Coated in Compassion

Written by Channing Boone, Founder of Coated in Compassion

Two years ago, my sister Carlie and I moved to an apartment in downtown Dallas. Beautiful windows opened up to Ervay street and during the holiday season, it was delightful to watch the lights of the city reflect off the large towers that surrounded us. We knew beforehand that moving downtown we would be surrounded by people from all walks of life.


Businessmen, valet drivers, ladies lunching at the fine retail centers, young graduates trying their hardest at their first corporate job, and neighbors that would become friends.


However, I was not prepared to look out of the large window to see a man covered in a tarp lying above a vent to keep warm or see a woman without a coat at the fountains of the Chase tower using the water there to wash her hands and face. I was not at all prepared for the lives that simply needed compassion that surrounded the streets of downtown Dallas.

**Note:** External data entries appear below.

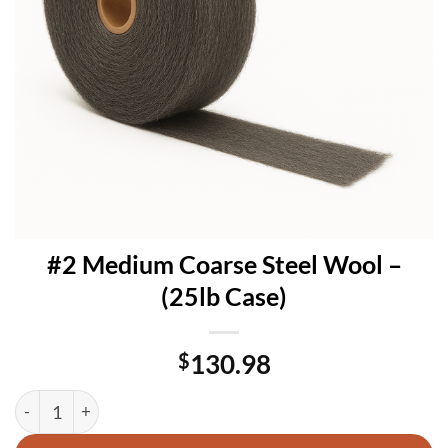
#2 Medium Coarse Steel Wool –
(25lb Case)
$
130.98
#2 Medium Coarse Steel Wool – (25lb Case) quantity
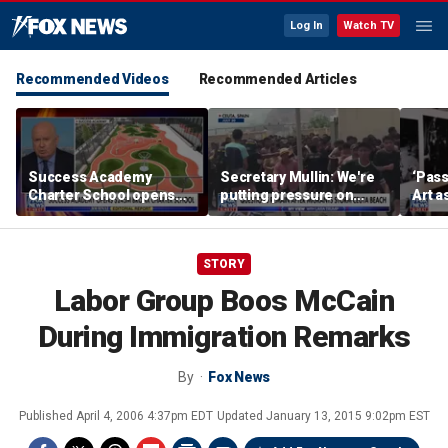
Log In
Watch TV
Recommended Videos
Recommended Articles
Success Academy
Secretary Mullin: We're
‘Pass
Charter School opens
putting pressure on
Art a
$245M campus in the
terrorists on sea, air and
Bronx amid school
land
choice debate
STORY
Labor Group Boos McCain
During Immigration Remarks
By
Fox News
Published
April 4, 2006 4:37pm EDT
Updated
January 13, 2015 9:02pm EST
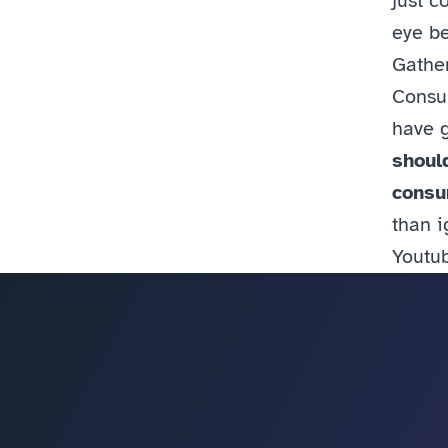
just c
eye be
Gather
Consum
have g
shoul
consum
than i
Youtu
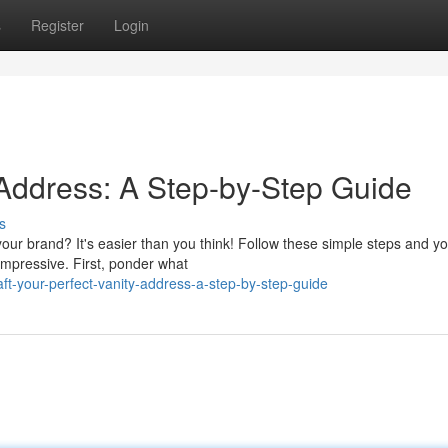
s
Register
Login
 Address: A Step-by-Step Guide
s
our brand? It's easier than you think! Follow these simple steps and you
mpressive. First, ponder what
ft-your-perfect-vanity-address-a-step-by-step-guide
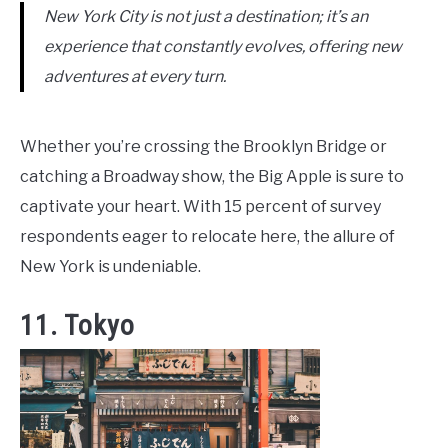
New York City is not just a destination; it’s an
experience that constantly evolves, offering new
adventures at every turn.
Whether you’re crossing the Brooklyn Bridge or
catching a Broadway show, the Big Apple is sure to
captivate your heart. With 15 percent of survey
respondents eager to relocate here, the allure of
New York is undeniable.
11. Tokyo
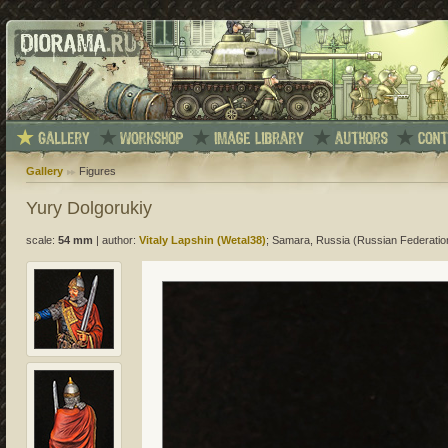
Gallery
Figures
Yury Dolgorukiy
scale:
54 mm
|
author:
Vitaly Lapshin (Wetal38)
; Samara, Russia (Russian Federatio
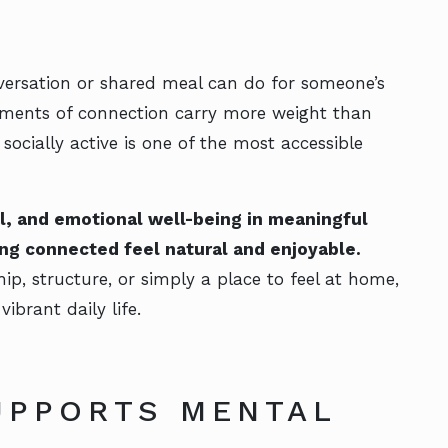
versation or shared meal can do for someone’s
moments of connection carry more weight than
socially active is one of the most accessible
al, and emotional well-being in meaningful
ng connected feel natural and enjoyable.
p, structure, or simply a place to feel at home,
vibrant daily life.
UPPORTS MENTAL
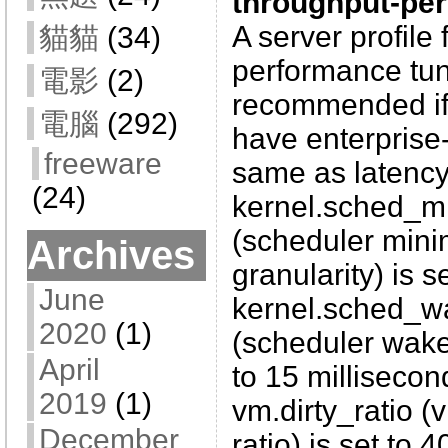
throughput-pe
A server profile 
貓貓
(34)
performance tuni
電影
(2)
recommended if
電腦
(292)
have enterprise-
freeware
same as latency
(24)
kernel.sched_mi
(scheduler mini
Archives
granularity) is s
June
kernel.sched_w
2020
(1)
(scheduler wake-
April
to 15 millisecon
2019
(1)
vm.dirty_ratio (v
December
ratio) is set to 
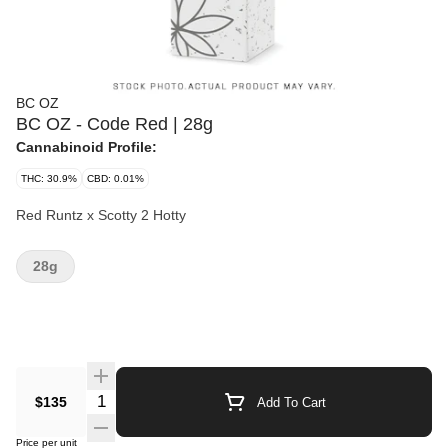
BC OZ
BC OZ - Code Red | 28g
Cannabinoid Profile:
THC: 30.9%
CBD: 0.01%
Red Runtz x Scotty 2 Hotty
28g
Quantity Selector
$135
Add To Cart
Price per unit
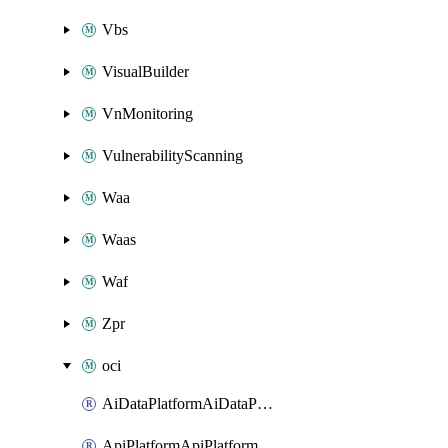
Vbs
VisualBuilder
VnMonitoring
VulnerabilityScanning
Waa
Waas
Waf
Zpr
oci
AiDataPlatformAiDataPlatform
ApiPlatformApiPlatformInstance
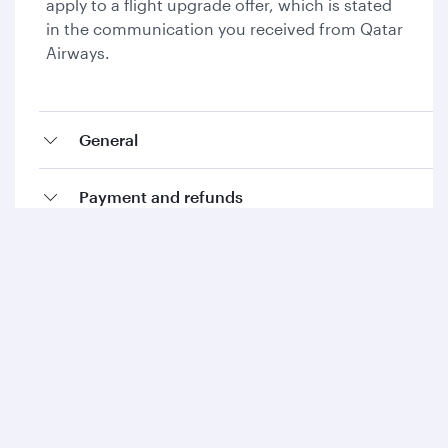
apply to a flight upgrade offer, which is stated
in the communication you received from Qatar
Airways.
General
Payment and refunds
Collecting Avios and Qpoints
Add-ons and special requests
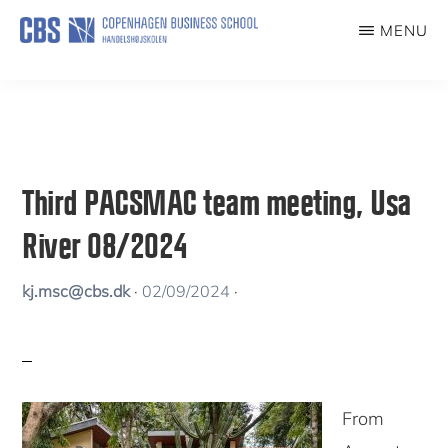
Skip
MENU
to
PACSMAC
The
main
Paradoxes
content
of
Climate-
Third PACSMAC team meeting, Usa
Smart
River 08/2024
Coffee
kj.msc@cbs.dk
·
02/09/2024
·
From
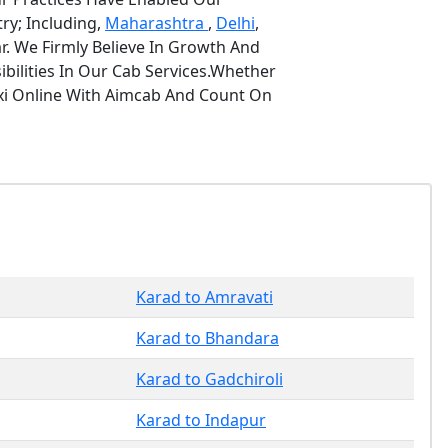
ry; Including,
Maharashtra
,
Delhi
,
r. We Firmly Believe In Growth And
bilities In Our Cab Services.Whether
axi Online With Aimcab And Count On
Karad to Amravati
Karad to Bhandara
Karad to Gadchiroli
Karad to Indapur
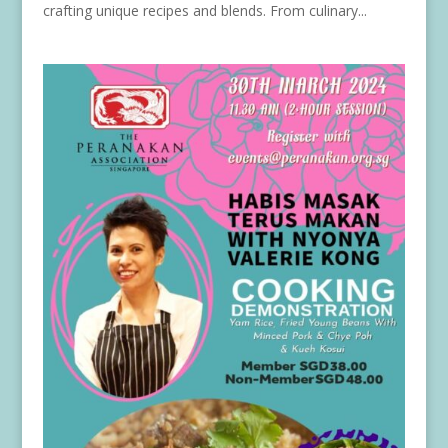
crafting unique recipes and blends. From culinary...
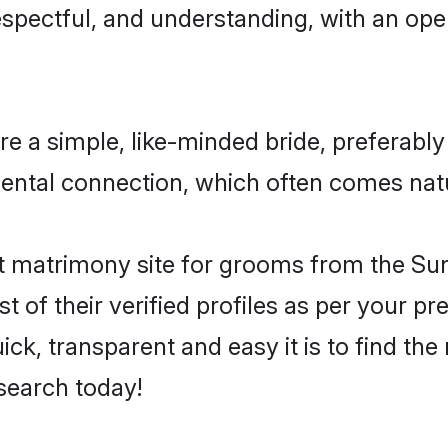
espectful, and understanding, with an op
e a simple, like-minded bride, preferably
ntal connection, which often comes natura
 matrimony site for grooms from the Sunn
st of their verified profiles as per your 
ck, transparent and easy it is to find the
search today!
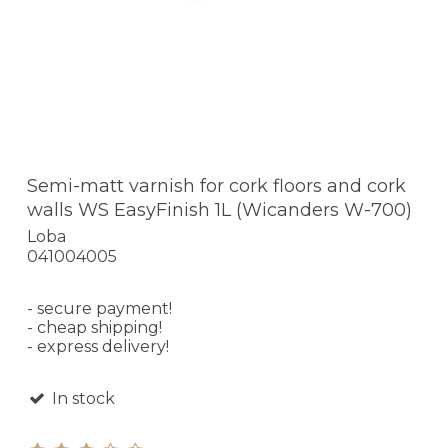
Semi-matt varnish for cork floors and cork
walls WS EasyFinish 1L (Wicanders W-700)
Loba
041004005
- secure payment!
- cheap shipping!
- express delivery!
In stock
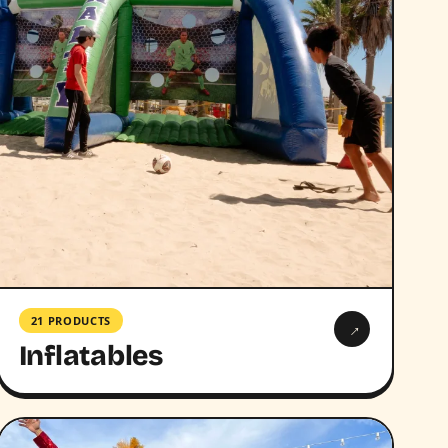
21 PRODUCTS
→
Inflatables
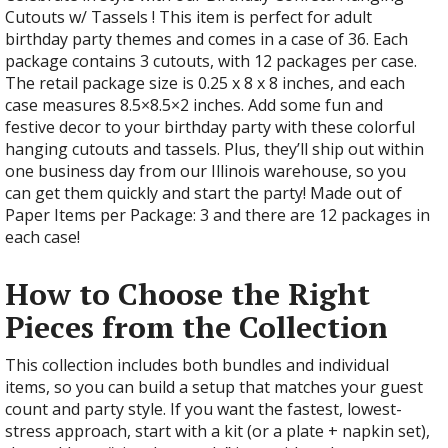
Cutouts w/ Tassels ! This item is perfect for adult
birthday party themes and comes in a case of 36. Each
package contains 3 cutouts, with 12 packages per case.
The retail package size is 0.25 x 8 x 8 inches, and each
case measures 8.5×8.5×2 inches. Add some fun and
festive decor to your birthday party with these colorful
hanging cutouts and tassels. Plus, they’ll ship out within
one business day from our Illinois warehouse, so you
can get them quickly and start the party! Made out of
Paper Items per Package: 3 and there are 12 packages in
each case!
How to Choose the Right
Pieces from the Collection
This collection includes both bundles and individual
items, so you can build a setup that matches your guest
count and party style. If you want the fastest, lowest-
stress approach, start with a kit (or a plate + napkin set),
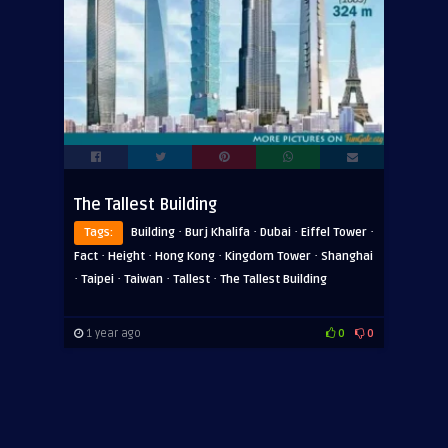
The Tallest Building
·
·
·
·
Tags:
Building
Burj Khalifa
Dubai
Eiffel Tower
·
·
·
·
Fact
Height
Hong Kong
Kingdom Tower
Shanghai
·
·
·
·
Taipei
Taiwan
Tallest
The Tallest Building
1 year ago
0
0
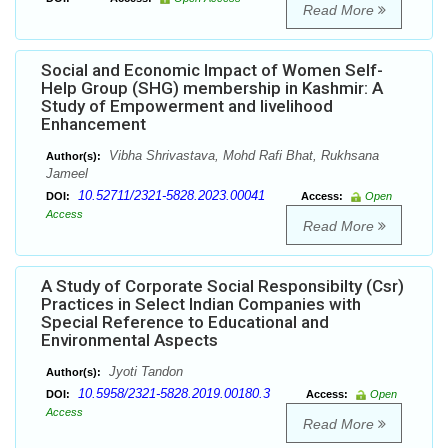
Read More
Social and Economic Impact of Women Self-
Help Group (SHG) membership in Kashmir: A
Study of Empowerment and livelihood
Enhancement
Vibha Shrivastava, Mohd Rafi Bhat, Rukhsana
Author(s):
Jameel
10.52711/2321-5828.2023.00041
DOI:
Access:
Open
Access
Read More
A Study of Corporate Social Responsibilty (Csr)
Practices in Select Indian Companies with
Special Reference to Educational and
Environmental Aspects
Jyoti Tandon
Author(s):
10.5958/2321-5828.2019.00180.3
DOI:
Access:
Open
Access
Read More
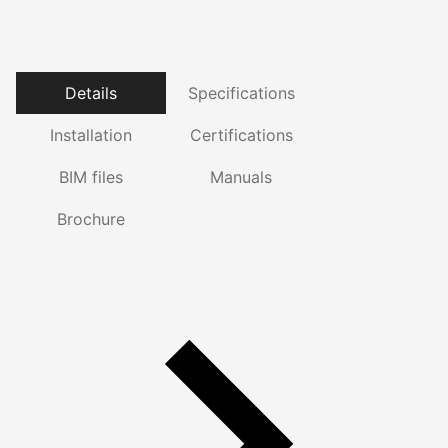
Details
Specifications
Installation
Certifications
BIM files
Manuals
Brochure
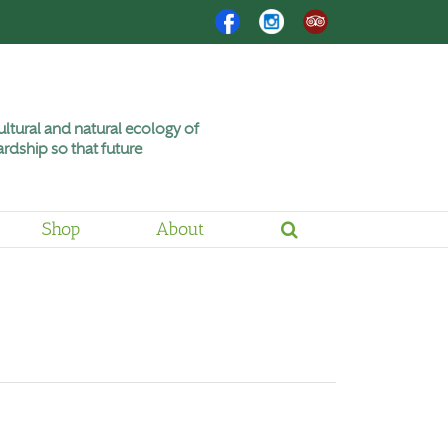
Facebook
Instagram
Trip
Advisor
ltural and natural ecology of
rdship so that future
Shop
About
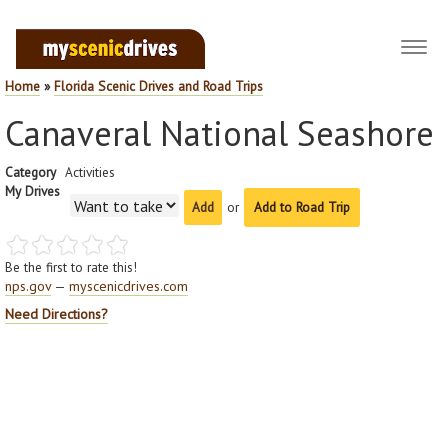
Toggl
navig
Home
»
Florida Scenic Drives and Road Trips
Canaveral National Seashore
Category
Activities
My Drives
or
Add to Road Trip
Be the first to rate this!
nps.gov
—
myscenicdrives.com
Need Directions?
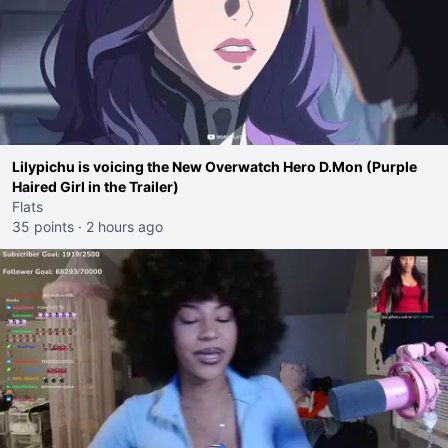
Lilypichu is voicing the New Overwatch Hero D.Mon (Purple
Haired Girl in the Trailer)
Flats
35 points
·
2 hours ago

Photo by Matthew T Rader on Unsplash

Thanksgiving of 2017 my sister, brother, and I left our father’s house with to-go containers of leftover dinner. The three of us walked around downtown passing out meals to those without a home. It was then that God began to squeeze my heart, breaking it for what broke his: a human life without much, simply needing someone to suffer with together, providing compassion and warmth not only in the physical sense, but through love and understanding.


WHAT IS COMPASSION? Compassion comes from the latin words “com,” with, together, and “pati,” to suffer. As humans, we see compassion demonstrated daily through a kind word, a consoling hug, or a sympathetic tear. But what about those who have lost everything, how do we show compassion to them?

More often than not, it seems as though we blame their addiction, their lack of willingness to find a job, or simply look past them because it makes one uncomfortable to make contact with another when asked to “spare some change.” But what if the change we spared was not nickels and dimes, but a change within ourselves? What if we spared the criticism and replaced it with compassion, care, and commitment to those who ask us to spare some change?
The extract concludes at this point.